1994-03-13 - The blind anon-server

Header Data

From: Sameer <sameer@soda.berkeley.edu>
To: cypherpunks@toad.com
Message Hash: 9f5c1d2da5bd6335eea5283a6330476d98dd8c5f5bf16e287bec27367616df67
Message ID: <199403132238.OAA18638@soda.berkeley.edu>
Reply To: N/A
UTC Datetime: 1994-03-13 22:38:39 UTC
Raw Date: Sun, 13 Mar 94 14:38:39 PST

Raw message

From: Sameer <sameer@soda.berkeley.edu>
Date: Sun, 13 Mar 94 14:38:39 PST
To: cypherpunks@toad.com
Subject: The blind anon-server
Message-ID: <199403132238.OAA18638@soda.berkeley.edu>
MIME-Version: 1.0
Content-Type: text


file://soda.berkeley.edu/pub/cypherpunks/remailer/blind-server.docs

	This server is running in testing mode.
	Please contact Sameer if you'd like to help test it.

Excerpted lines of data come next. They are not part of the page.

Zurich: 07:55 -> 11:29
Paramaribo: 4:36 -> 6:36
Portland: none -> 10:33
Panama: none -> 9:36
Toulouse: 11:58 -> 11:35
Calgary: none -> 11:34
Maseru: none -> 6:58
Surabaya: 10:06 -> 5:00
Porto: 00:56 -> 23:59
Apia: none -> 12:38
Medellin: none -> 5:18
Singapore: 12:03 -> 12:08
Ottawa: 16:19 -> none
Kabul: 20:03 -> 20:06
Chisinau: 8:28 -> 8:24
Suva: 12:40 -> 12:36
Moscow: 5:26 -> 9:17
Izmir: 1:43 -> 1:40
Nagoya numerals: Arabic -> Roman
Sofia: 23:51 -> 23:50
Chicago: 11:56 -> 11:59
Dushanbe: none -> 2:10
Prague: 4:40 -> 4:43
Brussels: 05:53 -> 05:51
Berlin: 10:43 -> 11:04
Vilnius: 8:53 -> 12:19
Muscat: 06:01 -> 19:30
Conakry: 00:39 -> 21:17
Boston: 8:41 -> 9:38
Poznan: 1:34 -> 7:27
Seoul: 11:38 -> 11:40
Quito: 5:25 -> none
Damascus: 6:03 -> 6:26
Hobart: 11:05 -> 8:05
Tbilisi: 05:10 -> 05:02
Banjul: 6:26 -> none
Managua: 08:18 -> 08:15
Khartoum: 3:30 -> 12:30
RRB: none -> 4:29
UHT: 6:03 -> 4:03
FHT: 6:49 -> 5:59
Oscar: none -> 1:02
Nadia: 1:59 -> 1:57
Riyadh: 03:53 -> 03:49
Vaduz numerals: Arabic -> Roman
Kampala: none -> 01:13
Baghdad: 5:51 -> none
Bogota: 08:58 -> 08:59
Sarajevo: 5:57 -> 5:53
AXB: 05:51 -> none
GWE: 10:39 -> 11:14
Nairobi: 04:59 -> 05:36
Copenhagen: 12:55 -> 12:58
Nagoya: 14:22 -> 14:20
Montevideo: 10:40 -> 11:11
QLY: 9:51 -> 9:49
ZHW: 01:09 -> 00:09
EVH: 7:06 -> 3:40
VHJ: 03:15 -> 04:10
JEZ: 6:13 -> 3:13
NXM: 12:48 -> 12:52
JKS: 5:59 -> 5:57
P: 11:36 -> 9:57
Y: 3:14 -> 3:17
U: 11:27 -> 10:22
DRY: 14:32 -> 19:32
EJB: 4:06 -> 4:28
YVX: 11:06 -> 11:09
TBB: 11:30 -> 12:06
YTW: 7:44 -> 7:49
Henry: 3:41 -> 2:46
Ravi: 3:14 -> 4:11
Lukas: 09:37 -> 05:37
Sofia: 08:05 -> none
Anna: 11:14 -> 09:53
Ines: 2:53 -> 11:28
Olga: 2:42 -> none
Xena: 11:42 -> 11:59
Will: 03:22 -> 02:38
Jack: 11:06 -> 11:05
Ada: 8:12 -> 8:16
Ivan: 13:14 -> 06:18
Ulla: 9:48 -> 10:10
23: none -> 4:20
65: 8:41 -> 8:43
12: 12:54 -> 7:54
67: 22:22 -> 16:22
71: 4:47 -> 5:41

---------- The Blind Anon-Server ----------

by Sameer Parekh <sameer@soda.berkeley.edu> Copyright 1994


Introduction

	I hatched up the Blind Anon Server because of Eric Hughes's
comments about the safety in ignorance. I wanted to run an anon
server, maybe similar to Julf's remailer, but I did *not* want to know
the connection between anon-ids and real IDs. I still wanted it to be
easy to use so that someone who wanted to send mail to an anonymous
person need only send it to a standard mail address, instead of using
Hal's remailer return address block, which is an incredible pain to
use.
	The system I have hatched up is relatively secure. If you take
the proper steps to secure your identity from me, even if I were
keeping complete logs, I would still know nothing of your true
identity and if my records were subpoenaed, I could freely hand over
the contents of my records without any worry that the privacy of my
users will be violated.
	The system requires all commands to be pgp signed. Thus you
will create a public/private keypair for your anonymous identity, and
all administrative commands to the list regarding this identity must
be signed by that key. You can send list commands from *any* address--
an anon remailer, a friend's address, Julf's remailer, whatever.. and
as long as it is signed by your identity's key, all will be well.

Setup
	First you have to create your alias on the anonymous
server. Creating the alias is easy, but setting it up to work right
takes a bit of effort and bookkeeping on your part. (Maybe I'll write
a client which can take care of all the bookkeeping.)
	Create a pgp keypair with a User ID of the form "Psuedonym
<alias@sitename>". Send your public key to
admin@sitename with the subject line, "addkey". This
will create for you an anonymous id which can be accessed via
"alias@sitename". You should only send one key to the
server in any single addkey request.
	You have to choose an account name which hasn't been used
before. In order to get the list of all account names which have been
used and are not available, send a message with the subject "sendused
address" to admin@sitename and the list of
unavailable names will be sent to address, with the body of your request
tacked on to the top, so you can use a remailer for the "address"
and the body can be an encrypted mailing block-- you need not
reveal your identity to me in any case.

	Starting an account gives you 100 credits.
	Now if you would like to send a message to someone from 
your newly formed alias, you can send a signed message to the 
administration address (admin@sitename) with the "mailmessage" 
command. For example:

::mailmessage recipient
Subject:  here's the plans to the stealth bomber
Keywords: bomber

	Here's the plans...
--END OF MESSAGE--

	The message will be sent out from sitename just as if you
had sent it out using a standard mail program from sitename.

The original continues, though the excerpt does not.